Pique-Ajuda
  
  Acomodei-me e respirei fundo. A corrida me tirara as focas por uns instantes, mas, tinha conseguido meu intento. A noite tinha se chegado sem avisar. Meu peito roncava querendo ar. Uma das mãos acudia o peito, a outra especada no pé de Jamelão.
  
  Meu tempo estava acabando, tinha novamente que ficar à disposição do Pega. Mirei o vulto do pe de mamoneira e disparei uma corrida, os pés batiam na bunda, o vento soprava nos ouvidos, vuuuuuuuuuu. Meu sorriso era largo quando minha barriga sentiu o chão áspero sob a mamoneira.
  
          A meninada batucava os pés descalços na terra seca. Eu, com uma orelha pregada no chão, ouvia o corre-corre que se aproximava e se afastava. A terra vibrava sob aqueles pés lépidos. O ar reverberava sob o efeito da algazarra das gargantas. Na noitinha não se ouvia outra coisa além dos tuque! Tuque! E os berros. Ora ou outra vinha um grito ao meu ouvido:
  
          - Peguei!

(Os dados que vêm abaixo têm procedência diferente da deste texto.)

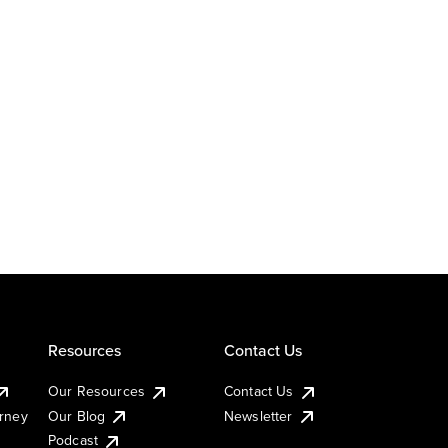
Resources
Contact Us
Our Resources
Contact Us
urney
Our Blog
Newsletter
Podcast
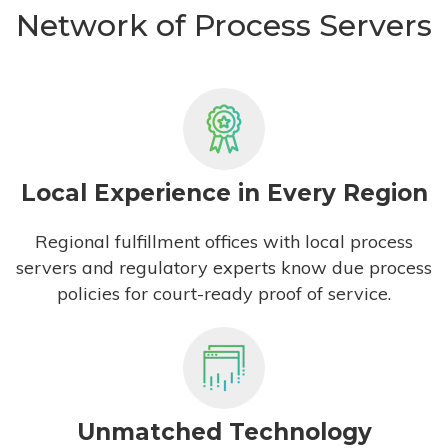
Network of Process Servers
Local Experience in Every Region
Regional fulfillment offices with local process
servers and regulatory experts know due process
policies for court-ready proof of service.
Unmatched Technology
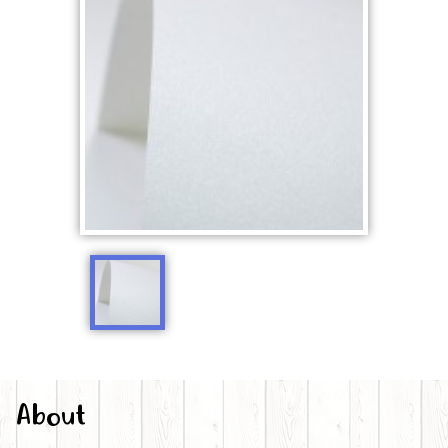
About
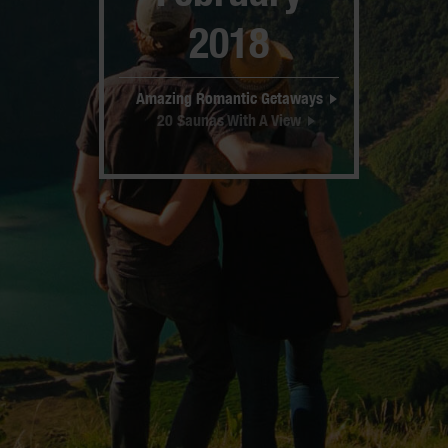
2018
Amazing Romantic Getaways
20 Saunas With A View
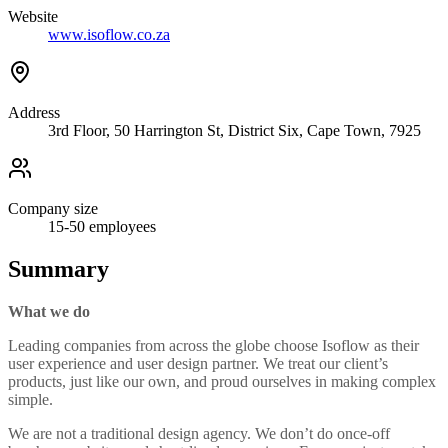
Website
www.isoflow.co.za
Address
3rd Floor, 50 Harrington St, District Six, Cape Town, 7925
Company size
15-50
employees
Summary
What we do
Leading companies from across the globe choose Isoflow as their
user experience and user design partner. We treat our client’s
products, just like our own, and proud ourselves in making complex
simple.
We are not a traditional design agency. We don’t do once-off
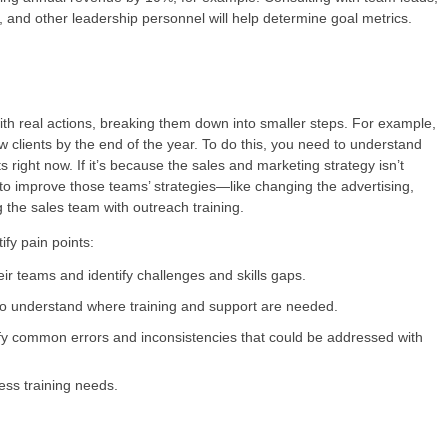
 and other leadership personnel will help determine goal metrics.
with real actions, breaking them down into smaller steps. For example,
w clients by the end of the year. To do this, you need to understand
s right now. If it’s because the sales and marketing strategy isn’t
 to improve those teams’ strategies—like changing the advertising,
g the sales team with outreach training.
fy pain points:
ir teams and identify challenges and skills gaps.
o understand where training and support are needed.
fy common errors and inconsistencies that could be addressed with
ess training needs.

Agora você é o Pega!
         
          Eu era um dos maiores do grupo. Mas não dos mais danados, esses, sempre são menores. A brincadeira continuava na correria. O ponto de referência era o Jamelão. Eu gostando de estar ali na sombra da lua magrela que desfilava lá alto, parecendo foice sem cabo. Mesmo com a luz fraquinha, ela atravessava as folhas da mamoneira e pincelava minhas costas de claro.
  
          Pus-me de pé e firme minha intenção no rumo do Jamelão. Meus pés quebravam a macega seca do caminho virgem. Os ramos ardiam minhas canelas de socó.  Agora era um bando de Pegues. Eu era o ultimo a ser pagado, porém, eu não sabia. Mirei a grande sombra, mas, quando já ia imaginando esticar o braço para tocar o Jamelão, tropecei em algo e fui de cara no chão.
  
  A noite entrou em meus olhos e ateou fogo no sangue quando ouvi uma gargalhada sátira emparelhada comigo. Minha mão estalou numa fuça, ardeu e formigou estancando a maldita galhofa. Fez-se imediatamente um choro. A foice cortou um pouco do escuro dos meus olhos, o fogo do sangue, acalentava as cinzas.
         
          Tudo indicava calmaria quando muitas bocas gritaram um dissonante:
  
         - CUIDADO!!
  
          Meu pescoço se torceu um pouco para a direita. Um objeto passou sibilando grosso junto a minha orelha.  Chegou arder um pouco, instantes depois.  Foi estrondar no peito do Jamelão. Não disse nada em casa. De nada adiantaria, custar-me-ia bem uma surra de vara verde. Daquelas de levantar calombo, depois a marca fica pregada na pele por uma semana.
  
          Bem de manhãzinha, com o chilrear dos pássaros, e a noite já abandonando as galhadas do Jamelão; acheguei-me bem perto para avaliar o estrago. Ouvi a noite inteirinha a banda de tijolo molestando a minha orelha: a pobre estava agoniada, sensível. Minha mão esquerda a afagava levemente.
  
  Por entre a forquilha do Jamelão achei o Pedrinho me observando de lá da outra banda da cerca.  Ia e vinha, parecia preocupado, não me olhava direto, parecia um pequeno touro enjaulado.